» **Provided entries**
%%
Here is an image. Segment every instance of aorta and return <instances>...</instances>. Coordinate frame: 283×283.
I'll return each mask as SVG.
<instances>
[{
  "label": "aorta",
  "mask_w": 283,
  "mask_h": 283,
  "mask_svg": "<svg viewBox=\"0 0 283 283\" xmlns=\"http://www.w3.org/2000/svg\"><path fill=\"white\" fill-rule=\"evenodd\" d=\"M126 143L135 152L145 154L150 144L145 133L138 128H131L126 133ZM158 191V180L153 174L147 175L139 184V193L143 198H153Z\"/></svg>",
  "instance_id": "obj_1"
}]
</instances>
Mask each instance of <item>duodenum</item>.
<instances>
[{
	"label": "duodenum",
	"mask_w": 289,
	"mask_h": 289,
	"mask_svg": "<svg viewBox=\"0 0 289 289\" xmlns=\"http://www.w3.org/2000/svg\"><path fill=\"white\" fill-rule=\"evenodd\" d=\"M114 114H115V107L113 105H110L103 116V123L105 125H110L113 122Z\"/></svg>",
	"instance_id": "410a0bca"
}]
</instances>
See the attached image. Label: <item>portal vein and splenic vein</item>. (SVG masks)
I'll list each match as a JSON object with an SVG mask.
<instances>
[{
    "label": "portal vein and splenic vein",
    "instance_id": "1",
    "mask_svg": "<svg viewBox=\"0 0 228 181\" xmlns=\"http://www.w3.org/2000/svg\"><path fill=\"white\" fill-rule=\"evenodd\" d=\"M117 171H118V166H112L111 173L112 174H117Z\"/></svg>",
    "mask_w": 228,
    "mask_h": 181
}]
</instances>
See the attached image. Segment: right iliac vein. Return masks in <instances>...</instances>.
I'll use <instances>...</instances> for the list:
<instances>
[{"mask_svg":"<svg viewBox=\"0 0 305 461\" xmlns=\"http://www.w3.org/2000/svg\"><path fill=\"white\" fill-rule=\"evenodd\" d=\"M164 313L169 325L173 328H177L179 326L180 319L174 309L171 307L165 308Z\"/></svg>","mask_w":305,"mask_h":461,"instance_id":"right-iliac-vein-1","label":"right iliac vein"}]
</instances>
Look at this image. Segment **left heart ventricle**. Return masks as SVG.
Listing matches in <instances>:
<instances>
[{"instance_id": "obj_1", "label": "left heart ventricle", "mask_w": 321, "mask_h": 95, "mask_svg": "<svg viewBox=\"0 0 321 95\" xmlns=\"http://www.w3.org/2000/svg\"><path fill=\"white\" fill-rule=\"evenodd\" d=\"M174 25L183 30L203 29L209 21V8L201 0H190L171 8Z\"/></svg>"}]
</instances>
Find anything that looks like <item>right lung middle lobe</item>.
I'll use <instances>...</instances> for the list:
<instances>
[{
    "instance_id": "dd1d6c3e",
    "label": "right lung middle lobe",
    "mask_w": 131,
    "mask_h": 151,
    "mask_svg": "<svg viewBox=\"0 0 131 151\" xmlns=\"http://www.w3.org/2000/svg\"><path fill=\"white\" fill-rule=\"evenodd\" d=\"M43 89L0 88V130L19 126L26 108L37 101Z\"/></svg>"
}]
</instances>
%%
%%
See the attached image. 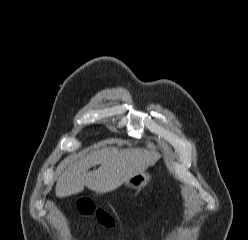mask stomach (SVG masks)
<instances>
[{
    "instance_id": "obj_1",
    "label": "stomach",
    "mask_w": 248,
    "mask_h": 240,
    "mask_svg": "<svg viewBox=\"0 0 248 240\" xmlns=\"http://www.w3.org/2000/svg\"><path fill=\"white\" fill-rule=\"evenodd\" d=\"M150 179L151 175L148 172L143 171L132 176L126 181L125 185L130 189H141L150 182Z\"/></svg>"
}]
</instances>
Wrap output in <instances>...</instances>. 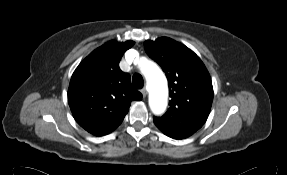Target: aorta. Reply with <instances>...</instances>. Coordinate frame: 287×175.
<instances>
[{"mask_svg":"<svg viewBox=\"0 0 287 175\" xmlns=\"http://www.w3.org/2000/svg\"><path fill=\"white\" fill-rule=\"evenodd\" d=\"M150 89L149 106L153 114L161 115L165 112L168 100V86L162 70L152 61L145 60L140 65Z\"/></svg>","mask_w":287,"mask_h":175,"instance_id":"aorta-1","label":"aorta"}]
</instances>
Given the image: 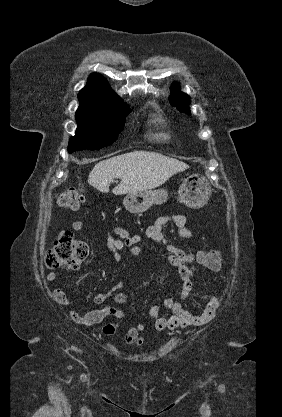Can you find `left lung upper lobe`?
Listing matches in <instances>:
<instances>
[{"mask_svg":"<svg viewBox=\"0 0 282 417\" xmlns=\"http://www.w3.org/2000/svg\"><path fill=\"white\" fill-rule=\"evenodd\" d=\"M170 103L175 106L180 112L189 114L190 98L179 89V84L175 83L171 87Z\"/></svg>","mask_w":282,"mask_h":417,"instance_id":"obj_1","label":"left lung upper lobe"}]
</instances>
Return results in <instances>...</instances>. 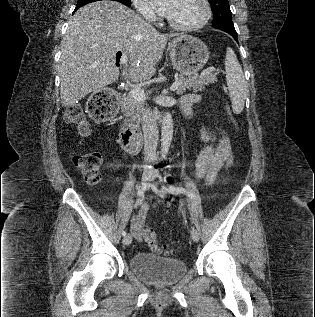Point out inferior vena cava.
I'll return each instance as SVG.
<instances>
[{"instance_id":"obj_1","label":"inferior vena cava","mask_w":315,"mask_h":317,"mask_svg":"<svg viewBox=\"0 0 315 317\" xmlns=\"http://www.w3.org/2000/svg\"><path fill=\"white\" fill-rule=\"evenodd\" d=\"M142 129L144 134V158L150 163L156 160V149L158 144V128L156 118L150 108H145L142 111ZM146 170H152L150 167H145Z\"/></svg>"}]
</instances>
%%
%%
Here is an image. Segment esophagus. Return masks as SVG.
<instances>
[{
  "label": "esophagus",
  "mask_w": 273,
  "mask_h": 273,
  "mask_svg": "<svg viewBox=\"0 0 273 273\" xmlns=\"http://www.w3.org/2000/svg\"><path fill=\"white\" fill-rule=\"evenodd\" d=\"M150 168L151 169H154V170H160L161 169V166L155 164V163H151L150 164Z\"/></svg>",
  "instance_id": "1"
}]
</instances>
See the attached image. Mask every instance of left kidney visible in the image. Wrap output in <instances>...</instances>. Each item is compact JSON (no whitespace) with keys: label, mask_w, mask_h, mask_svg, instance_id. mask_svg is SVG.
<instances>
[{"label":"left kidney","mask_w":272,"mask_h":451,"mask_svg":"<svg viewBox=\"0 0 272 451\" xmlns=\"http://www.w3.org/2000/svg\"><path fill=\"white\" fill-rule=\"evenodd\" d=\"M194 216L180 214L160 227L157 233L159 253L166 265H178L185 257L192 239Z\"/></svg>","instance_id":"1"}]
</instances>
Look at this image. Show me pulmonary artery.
%%
» **What you are asked to do**
Using the entries above, output exactly the lines between the line holding "See the attached image. Mask every" and the line holding "Look at this image. Show me pulmonary artery.", end lines included, and nothing more.

» **Answer to this task**
See the attached image. Mask every instance of left kidney visible in the image. Wrap output in <instances>...</instances>. Each item is compact JSON (no whitespace) with keys: label, mask_w, mask_h, mask_svg, instance_id. mask_svg is SVG.
<instances>
[{"label":"left kidney","mask_w":272,"mask_h":451,"mask_svg":"<svg viewBox=\"0 0 272 451\" xmlns=\"http://www.w3.org/2000/svg\"><path fill=\"white\" fill-rule=\"evenodd\" d=\"M194 216L180 214L160 227L157 233L159 253L166 265H178L185 257L192 239Z\"/></svg>","instance_id":"1"}]
</instances>
Look at this image. Show me pulmonary artery.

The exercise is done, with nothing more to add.